A publication of the Archaeological Institute of America
First sex, then death: No one can accuse archaeologist Timothy Taylor of shying away from weighty topics. By day a specialist in Iron Age Europe at England's University of Bradford, Taylor is the author of 1997's The Prehistory of Sex (1997) and now The Buried Soul: How Humans Invented Death (Boston: Beacon Press, 2004; $27.50), which could just as easily be titled The Prehistory of Death.
The modern world, Taylor argues, suffers from "visceral insulation," an aseptic distance from the corporeal world, especially death. Spend a few hours with The Buried Soul and your viscera will be insulated no longer. Cannibalism, vampirism, ritualized slayings of young children--all are fodder for Taylor's attempt to re-engage the modern senses. This book is not so much about ancient concepts of death as it is about dead bodies, and lots of them.
Taylor lingers over evidence for the ignominious executions of those who dwelled on the fringes of society and were marginalized even in death. Take for example the famous bodies discovered in European peat bogs. They were often brutally slain: poisoned at first, then struck by axes, then garroted, and finally thrown face down to drown in the muck.
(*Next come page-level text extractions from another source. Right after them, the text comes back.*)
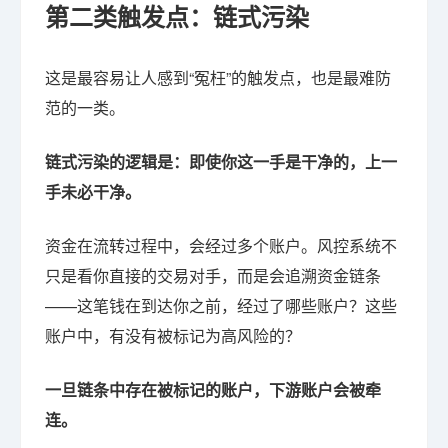
第二类触发点：链式污染
这是最容易让人感到“冤枉”的触发点，也是最难防
范的一类。
链式污染的逻辑是：即使你这一手是干净的，上一
手未必干净。
资金在流转过程中，会经过多个账户。风控系统不
只是看你直接的交易对手，而是会追溯资金链条
——这笔钱在到达你之前，经过了哪些账户？这些
账户中，有没有被标记为高风险的？
一旦链条中存在被标记的账户，下游账户会被牵
连。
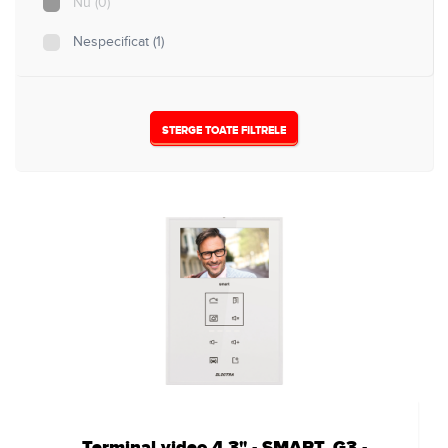
Nu
(0)
Nespecificat
(1)
STERGE TOATE FILTRELE
Terminal video 4.3" - SMART, G3 -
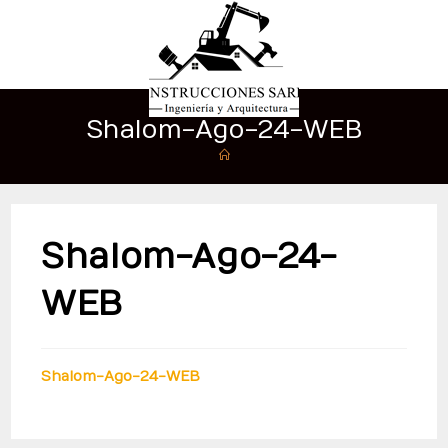
Shalom-Ago-24-WEB
Shalom-Ago-24-
WEB
Shalom-Ago-24-WEB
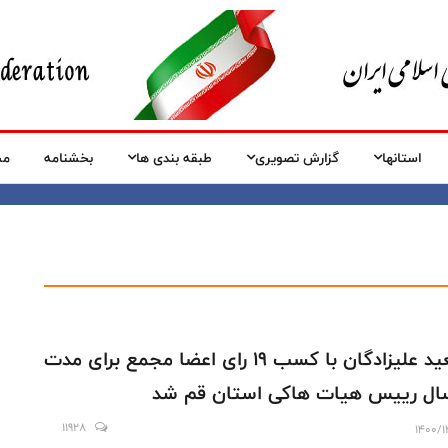
استانها
گزارش تصویری
طبقه بندی ها
بخشنامه
مس
سعید علیزادگان با کسب ۱۹ رای اعضا مجمع برای مدت
11928
1400/1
As Taylor points out, sex and death have always been inextricably linked. In a Viking funeral scene that the author returns to repeatedly, a slave girl is gang raped and publicly murdered in order to accompany her king into the afterlife. This tenth-century ritual, recorded in detail by a fascinated witness, serves as a launching point to discuss the dangerous borderlands between newly dead souls and the living.
The Buried Soul is replete with unexpected insights. Consider Taylor's description of cannibalism; in one sense, he writes, it serves to keep the dead safe and warm inside the body, rather than rotting alone in the cold ground. Any book that can make cannibalism sound reasonable deserves a close read.
Alexandra Witze is a science reporter for the Dallas Morning News.